Photographing the Texas Buzzard

It was definitely an interesting weekend to be out photographing wildlife here in East Texas. Early Saturday morning a high pressure system moved into the area, dropping the temperature about ten degrees and the humidity about thirty percent. This cleared out all the clouds and left us with a cobalt blue sky. The local wildlife at the Brazos Bend State Park was out in force.

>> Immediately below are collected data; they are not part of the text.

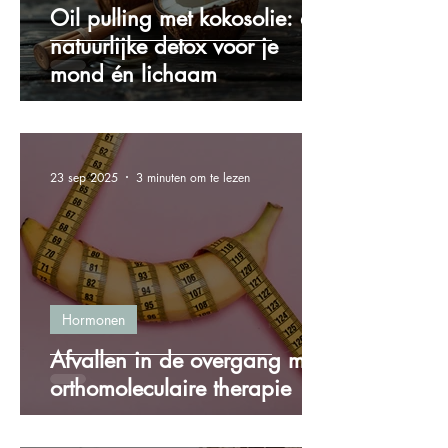
Oil pulling met kokosolie: de
natuurlijke detox voor je
mond én lichaam
23 sep 2025
3 minuten om te lezen
Hormonen
Afvallen in de overgang met
orthomoleculaire therapie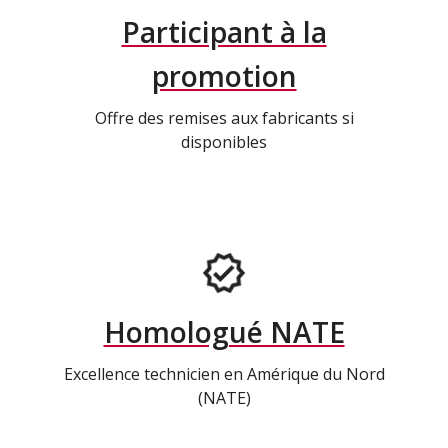
Participant à la
promotion
Offre des remises aux fabricants si
disponibles
Homologué NATE
Excellence technicien en Amérique du Nord
(NATE)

I was shooting with my Canon 40D and the EF 100-400mm F/4.5-5.6 L IS USM lens that I wrote about early last week in my Renting Lenses for the Canon 40D post. I arrived at the park and set my 40D for aperture priority using ISO 100 to get the best exposures with the least amount of noise. I walked about 1/2 mile to a small lake in the park that has three well situated observation platforms and set up my gear. It wasn’t five minutes later that I saw three large Turkey Vultures (or buzzards as we call them in Texas) circling right over my head.

Soaring

Soaring
Copyright © 2008 Jeff Lynch Photography
Shot taken with a Canon 40D , 100-400mm f/4.5-5.6 L IS USM at 400mm, f/8, 1/250th sec at ISO 100 on SanDisk digital film.

Hunting

Hunting
Copyright © 2008 Jeff Lynch Photography
Shot taken with a Canon 40D , 100-400mm f/4.5-5.6 L IS USM at 400mm, f/8, 1/320th sec at ISO 100 on SanDisk digital film.

Diving

Diving
Copyright © 2008 Jeff Lynch Photography
Shot taken with a Canon 40D , 100-400mm f/4.5-5.6 L IS USM at 400mm, f/8, 1/320th sec at ISO 100 on SanDisk digital film.

These birds are really a sight to see close up and in this part of the country, many have wingspans of up to 72″ (yes, that’s six feet long). I took about 200 shots just as fast as my 40D would go (6.5 fps) and all that time, these three vultures just kept circling above me. Most folks also know that the Turkey Vulture is a scavenger and that it feeds “primarily” on carrion. So why the hell were these three continuing to circle above me? I’m still not quite sure but when I looked out into the water, this is what I saw swimming right towards me.

Mommas Hungry

Momma’s Hungry
Copyright © 2008 Jeff Lynch Photography
Shot taken with a Canon 40D , 100-400mm f/4.5-5.6 L IS USM at 400mm, f/8, 1/125th sec at ISO 100 on SanDisk digital film.

I kid you not! This eight foot alligator swam right up to the observation platform I was standing on and looked me square in the eyes. It was obvious that the park visitors or tourists had been feeding the alligators and this one had lost all fear of man. I’m not sure I can stress to those of you that live in areas without alligators, just how serious this kind of situation is. When alligators associate humans with food, we stop being the top predator in the food chain and we start being the prey! This isn’t a zoo and there are no fences separating the alligators from the people. In fact, there are campsites within 200 yards from where I was standing. An easy walk for an adult alligator.

In Texas, we welcome visitors from all over the world. We want you to enjoy your stay and experience a State like no other. Please don’t feed the alligators. The photographer’s life you save may be mine!

2 thoughts on “Photographing the Texas Buzzard

  1. We live in Ennis Tx. there are always buzzards on the telephone pole. Today i notice one that was completely white. Is that possible? I took pictures of it

    • Gabe,

      Thanks for reading. There are only two “white vultures” that I’m aware of in the world and neither is a native of Texas. One white vulture is native to Cambodia and the other to India I believe. Can you post a shot and I’ll try to ID the bird.